【最後の砦】Le petit Nicolas
原作はフランスで50年以上愛され続け、世界30カ国で翻訳されている児童書だそうな。その「プチ・ニコラ」の初のアニメ化(実写映画が既に作られてるが)。
絵の良し悪し、好き嫌いはあろうかと思うが、軽妙なイラストが実に愛らしい。それを昨今、見飽きたフルCGではなく、水彩画のようなタッチで、原作の雰囲気を大切に映像化されているところが好感。
そもそも原作を知らないので、アニメ化されたことによる良し悪し、イメージの差異による嫌悪感などもなく、素直に鑑賞できた。

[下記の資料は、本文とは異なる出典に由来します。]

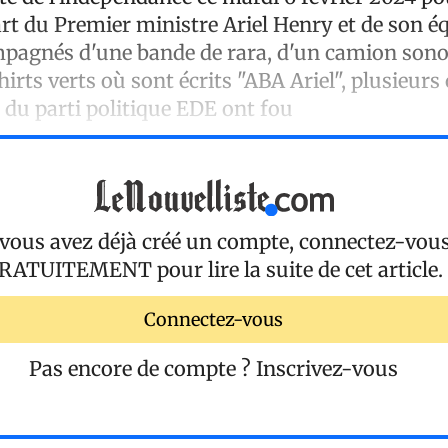
art du Premier ministre Ariel Henry et de son é
pagnés d'une bande de rara, d'un camion sonor
hirts verts où sont écrits "ABA Ariel", plusieurs
du parti politique EDE ont fou
 vous avez déjà créé un compte, connectez-vou
RATUITEMENT
pour lire la suite de cet article.
Connectez-vous
Pas encore de compte ?
Inscrivez-vous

お話としては、児童書の内容そのものをアニメ化したのではなく、原作者の2人、イラストレーターのジャン=ジャック・サンペと小説家ルネ・ゴシニの半生を描き、折々、二コラのエピソードが挿し挟まれるのみならず、彼らの面前で、実体化した少年二コラが飛び回り、時に作品のヒントを与え、制作を励まし、慰めを与えたりする。ファンタジーな、ちょっとしたフィクション部分が愛らしくてよい。
使われた音楽も、1950-60年代のパリを彷彿させるものだろう。Jazzyな、ナイトクラブっぽいオシャレなBGMが優しくストーリーを包みこむ。ほっこりしながら、短い作品(99分)を楽しめた。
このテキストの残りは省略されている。